*** Data under study ***
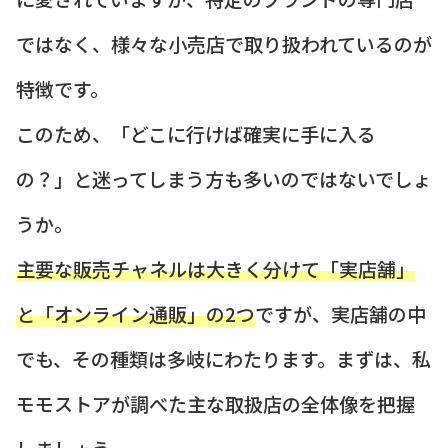
ではなく、様々な小売店で取り扱われているのが
特徴です。
このため、「どこに行けば確実に手に入る
の？」と迷ってしまう方も多いのではないでしょ
うか。
主要な販売チャネルは大きく分けて「実店舗」
と「オンライン通販」の2つ
ですが、実店舗の中
でも、その種類は多岐にわたります。まずは、私
モモストアが調べた主な取扱店の全体像を把握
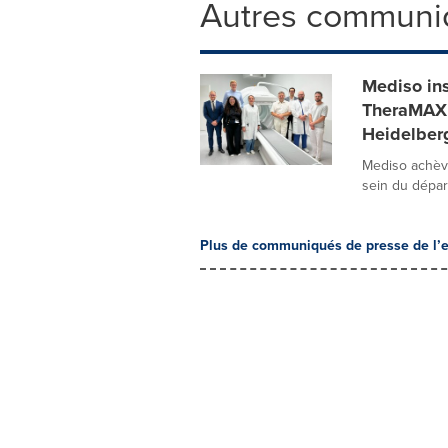
Autres communi
Mediso ins
TheraMAX S
Heidelber
Mediso achèv
sein du dépar
Plus de communiqués de presse de l’e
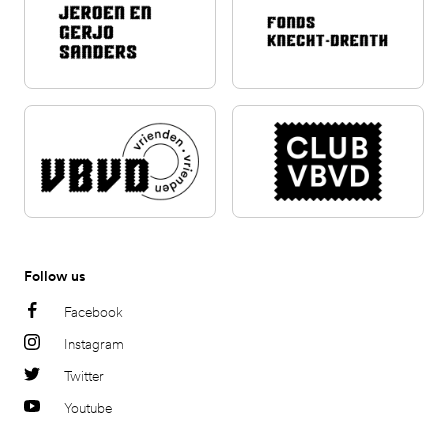
Follow us
Facebook
Instagram
Twitter
Youtube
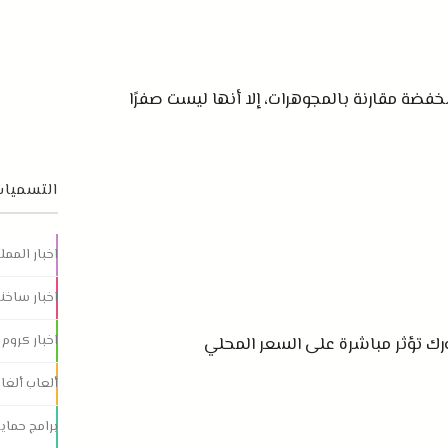
فضة مقارنة بالمجوهرات، إلا أنها ليست صفرًا
التسميات
اخبار الممل
اخبار ساخنة
اخبار كروم
ورك تؤثر مباشرة على السعر المحلي
ألعاب ألغاز
برامج حماي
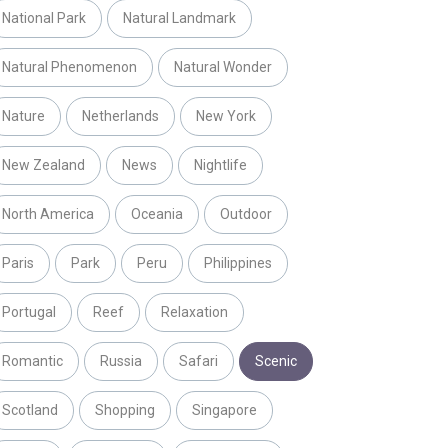
National Park
Natural Landmark
Natural Phenomenon
Natural Wonder
Nature
Netherlands
New York
New Zealand
News
Nightlife
North America
Oceania
Outdoor
Paris
Park
Peru
Philippines
Portugal
Reef
Relaxation
Romantic
Russia
Safari
Scenic
Scotland
Shopping
Singapore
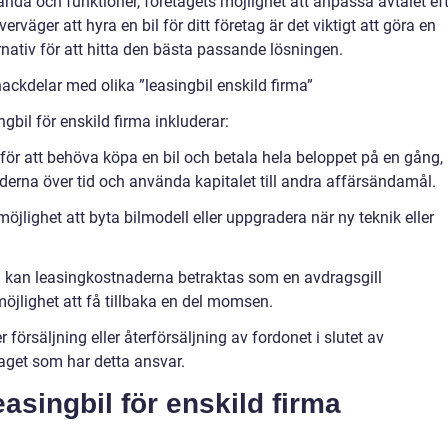
anda och funktioner, företagets möjlighet att anpassa avtalet ef
väger att hyra en bil för ditt företag är det viktigt att göra en
rnativ för att hitta den bästa passande lösningen.
ackdelar med olika ”leasingbil enskild firma”
bil för enskild firma inkluderar:
et för att behöva köpa en bil och betala hela beloppet på en gång,
erna över tid och använda kapitalet till andra affärsändamål.
 möjlighet att byta bilmodell eller uppgradera när ny teknik eller
all kan leasingkostnaderna betraktas som en avdragsgill
öjlighet att få tillbaka en del momsen.
 försäljning eller återförsäljning av fordonet i slutet av
laget som har detta ansvar.
singbil för enskild firma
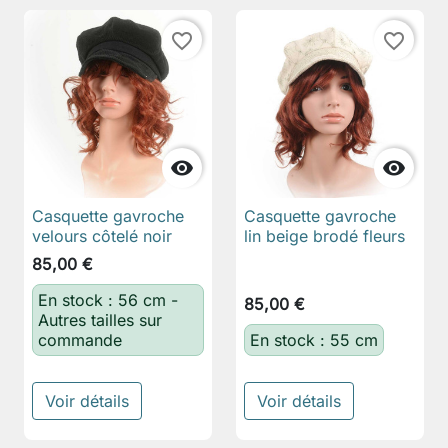
favorite_border
favorite_border


Casquette gavroche
Casquette gavroche
velours côtelé noir
lin beige brodé fleurs
85,00 €
En stock : 56 cm -
85,00 €
Autres tailles sur
commande
En stock : 55 cm
Voir détails
Voir détails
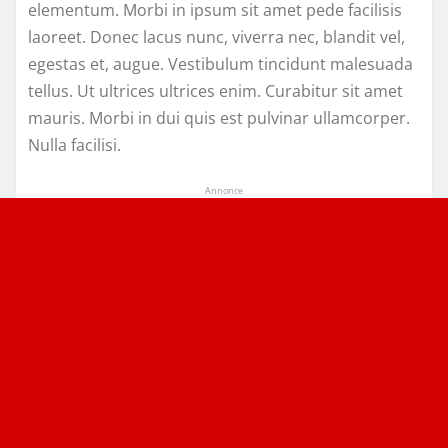
elementum. Morbi in ipsum sit amet pede facilisis
laoreet. Donec lacus nunc, viverra nec, blandit vel,
egestas et, augue. Vestibulum tincidunt malesuada
tellus. Ut ultrices ultrices enim. Curabitur sit amet
mauris. Morbi in dui quis est pulvinar ullamcorper.
Nulla facilisi.
Annonce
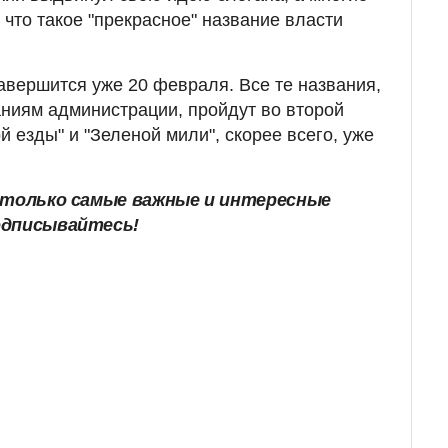
 что такое "прекрасное" название власти
авершится уже 20 февраля. Все те названия,
аниям администрации, пройдут во второй
й езды" и "Зеленой мили", скорее всего, уже
только самые важные и интересные
одписывайтесь!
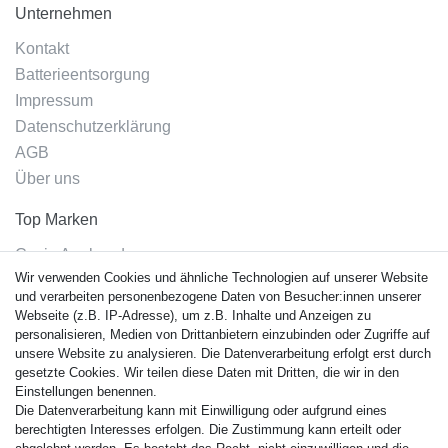
Unternehmen
Kontakt
Batterieentsorgung
Impressum
Datenschutzerklärung
AGB
Über uns
Top Marken
Casio Armband
Wir verwenden Cookies und ähnliche Technologien auf unserer Website
Festina Armband
und verarbeiten personenbezogene Daten von Besucher:innen unserer
Citizen Armband
Webseite (z.B. IP-Adresse), um z.B. Inhalte und Anzeigen zu
M. Lacroix Armband
personalisieren, Medien von Drittanbietern einzubinden oder Zugriffe auf
unsere Website zu analysieren. Die Datenverarbeitung erfolgt erst durch
J. Lemans Armband
gesetzte Cookies. Wir teilen diese Daten mit Dritten, die wir in den
Uhrenarmbänder - Alle
Einstellungen benennen.
Die Datenverarbeitung kann mit Einwilligung oder aufgrund eines
Sicherheit
berechtigten Interesses erfolgen. Die Zustimmung kann erteilt oder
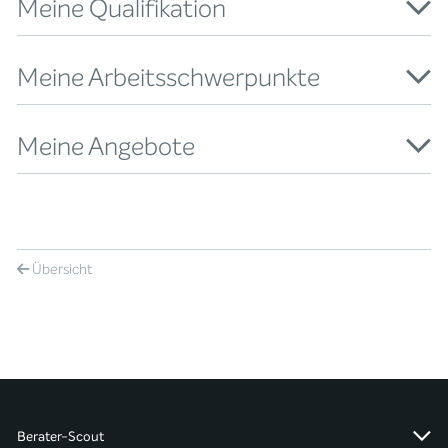
Meine Qualifikation
Meine Arbeitsschwerpunkte
Meine Angebote
Übersicht
Berater-Scout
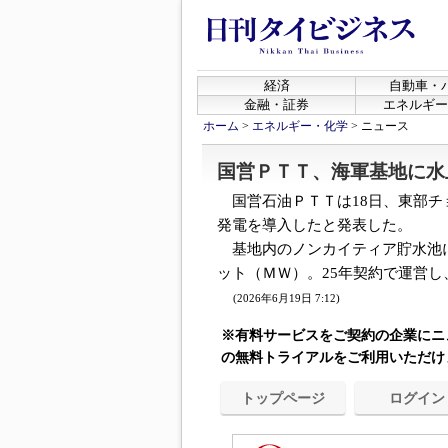
経済
自動車・
金融・証券
エネルギー
ホーム
>
エネルギー・化学
>
ニュース
国営ＰＴＴ、海軍基地に水
国営石油ＰＴＴは18日、東部チ
発電を導入したと発表した。
基地内のノンカイティア貯水池に
ット（ＭＷ）。25年契約で運営し、
(2026年6月19日 7:12)
※有料サービスをご契約の企業にニ
の無料トライアルをご利用いただけ
トップページ
ログイン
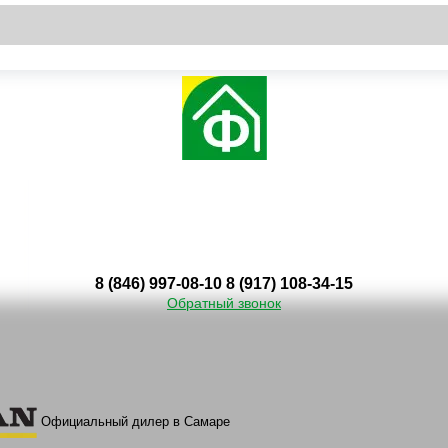
8 (846) 997-08-10
8 (917) 108-34-15
Обратный звонок
Официальный дилер в Самаре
*** End of Data under study ***
Work request — Without the pictures, repeat the listing above exactly.

Response to the exercise —
ではなく、様々な小売店で取り扱われているのが
特徴です。
このため、「どこに行けば確実に手に入る
の？」と迷ってしまう方も多いのではないでしょ
うか。
主要な販売チャネルは大きく分けて「実店舗」
と「オンライン通販」の2つ
ですが、実店舗の中
でも、その種類は多岐にわたります。まずは、私
モモストアが調べた主な取扱店の全体像を把握
Autres communi
Mediso ins
TheraMAX S
Heidelber
Mediso achèv
sein du dépar
Plus de communiqués de presse de l’e
Follow us
Facebook
Instagram
Twitter
Youtube
فضة مقارنة بالمجوهرات، إلا أنها ليست صفرًا
التسميات
اخبار الممل
اخبار ساخنة
اخبار كروم
ورك تؤثر مباشرة على السعر المحلي
ألعاب ألغاز
برامج حماي
National Park
Natural Landmark
Natural Phenomenon
Natural Wonder
Nature
Netherlands
New York
New Zealand
News
Nightlife
North America
Oceania
Outdoor
Paris
Park
Peru
Philippines
Portugal
Reef
Relaxation
Romantic
Russia
Safari
Scenic
Scotland
Shopping
Singapore
anda och funktioner, företagets möjlighet att anpassa avtalet ef
väger att hyra en bil för ditt företag är det viktigt att göra en
rnativ för att hitta den bästa passande lösningen.
ackdelar med olika ”leasingbil enskild firma”
bil för enskild firma inkluderar:
et för att behöva köpa en bil och betala hela beloppet på en gång,
erna över tid och använda kapitalet till andra affärsändamål.
 möjlighet att byta bilmodell eller uppgradera när ny teknik eller
all kan leasingkostnaderna betraktas som en avdragsgill
öjlighet att få tillbaka en del momsen.
 försäljning eller återförsäljning av fordonet i slutet av
laget som har detta ansvar.
singbil för enskild firma
favorite_border
favorite_border


Casquette gavroche
Casquette gavroche
velours côtelé noir
lin beige brodé fleurs
85,00 €
En stock : 56 cm -
85,00 €
Autres tailles sur
commande
En stock : 55 cm
Voir détails
Voir détails
elementum. Morbi in ipsum sit amet pede facilisis
laoreet. Donec lacus nunc, viverra nec, blandit vel,
egestas et, augue. Vestibulum tincidunt malesuada
tellus. Ut ultrices ultrices enim. Curabitur sit amet
mauris. Morbi in dui quis est pulvinar ullamcorper.
Nulla facilisi.
Annonce
 что такое "прекрасное" название власти
авершится уже 20 февраля. Все те названия,
аниям администрации, пройдут во второй
й езды" и "Зеленой мили", скорее всего, уже
только самые важные и интересные
одписывайтесь!
Unternehmen
Kontakt
Batterieentsorgung
Impressum
Datenschutzerklärung
AGB
Über uns
Top Marken
Casio Armband
Wir verwenden Cookies und ähnliche Technologien auf unserer Website
Festina Armband
und verarbeiten personenbezogene Daten von Besucher:innen unserer
Citizen Armband
Webseite (z.B. IP-Adresse), um z.B. Inhalte und Anzeigen zu
M. Lacroix Armband
personalisieren, Medien von Drittanbietern einzubinden oder Zugriffe auf
unsere Website zu analysieren. Die Datenverarbeitung erfolgt erst durch
J. Lemans Armband
gesetzte Cookies. Wir teilen diese Daten mit Dritten, die wir in den
Uhrenarmbänder - Alle
Einstellungen benennen.
Die Datenverarbeitung kann mit Einwilligung oder aufgrund eines
Sicherheit
berechtigten Interesses erfolgen. Die Zustimmung kann erteilt oder
Meine Qualifikation
Meine Arbeitsschwerpunkte
Meine Angebote
Übersicht
Berater-Scout
経済
自動車・
金融・証券
エネルギー
ホーム
>
エネルギー・化学
>
ニュース
国営ＰＴＴ、海軍基地に水
国営石油ＰＴＴは18日、東部チ
発電を導入したと発表した。
基地内のノンカイティア貯水池に
ット（ＭＷ）。25年契約で運営し、
(2026年6月19日 7:12)
※有料サービスをご契約の企業にニ
の無料トライアルをご利用いただけ
トップページ
ログイン
8 (846) 997-08-10
8 (917) 108-34-15
Обратный звонок
Официальный дилер в Самаре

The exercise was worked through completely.